Note that there are now infinitely many answers!

Answer 2

This answer is inspired by the logically-pure code that @false presented in his answer.

Let's use the meta-predicate tfilter/3 and reified term inequality dif/3 and simply write:

?- Vs0 = [1,2,3,4], tfilter(dif(4),Vs0,Vs).
Vs0 = [1,2,3,4],
Vs  = [1,2,3  ].                      % succeeds deterministically

?- Vs0 = [1,2,3,4,2,3,4], tfilter(dif(2),Vs0,Vs).
Vs0 = [1,2,3,4,2,3,4],
Vs  = [1,  3,4,  3,4].                % succeeds deterministically

The implementation of delete/3 boils down to:

delete(E,Vs0,Vs) :-
   tfilter(dif(E),Vs0,Vs).

Like @false's code this implementation is monotone, which makes the predicate versatile and enables you to get logically sound answers even when working with non-ground terms.

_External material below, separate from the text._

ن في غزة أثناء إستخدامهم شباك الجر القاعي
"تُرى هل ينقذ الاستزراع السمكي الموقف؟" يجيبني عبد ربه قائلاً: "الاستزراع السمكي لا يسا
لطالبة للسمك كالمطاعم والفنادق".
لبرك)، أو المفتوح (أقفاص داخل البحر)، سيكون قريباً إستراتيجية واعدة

Finally, let's have a quite general query and look at all answers:

?- Vs0 = [X,Y,Z], delete(E,Vs0,Vs).
Vs0 = [X,Y,Z],     E=X ,     E=Y ,     E=Z , Vs = [     ] ;
Vs0 = [X,Y,Z],     E=X ,     E=Y , dif(E,Z), Vs = [    Z] ;
Vs0 = [X,Y,Z],     E=X , dif(E,Y),     E=Z , Vs = [  Y  ] ;
Vs0 = [X,Y,Z],     E=X , dif(E,Y), dif(E,Z), Vs = [  Y,Z] ;
Vs0 = [X,Y,Z], dif(E,X),     E=Y ,     E=Z , Vs = [X    ] ;
Vs0 = [X,Y,Z], dif(E,X),     E=Y , dif(E,Z), Vs = [X,  Z] ;
Vs0 = [X,Y,Z], dif(E,X), dif(E,Y),     E=Z , Vs = [X,Y  ] ;
Vs0 = [X,Y,Z], dif(E,X), dif(E,Y), dif(E,Z), Vs = [X,Y,Z].

Answer 3

One cryptic way to get rid of cryptic variable names is to use numbervars/3, for example,

?- length(X, 3).
X = [_G2019, _G2022, _G2025].

?- length(X, 3), numbervars(X, 0, _).
X = [A, B, C].

Now to your delete/3. Apart from other minor problems, like unusual order of the arguments, unusual order of the clauses, etc, you have one major problem: in the second clause, you put a new, anonymous variable where the element of the original list should have been.

delete(X, [Y|Ys], [Y|Zs]) :- delete(X, Ys, Zs).

With this in the second clause, it sort of works:

?- delete(4, [1,2,3,4], L).
L = [1, 2, 3] .

?- delete(2, [1,2,3,4,2,3,4], L).
L = [1, 3, 4, 3, 4] .

There are further problems with your implementation. You can look at the implementation of the same predicate in library(lists) from SWI-Prolog: read the documentation, too!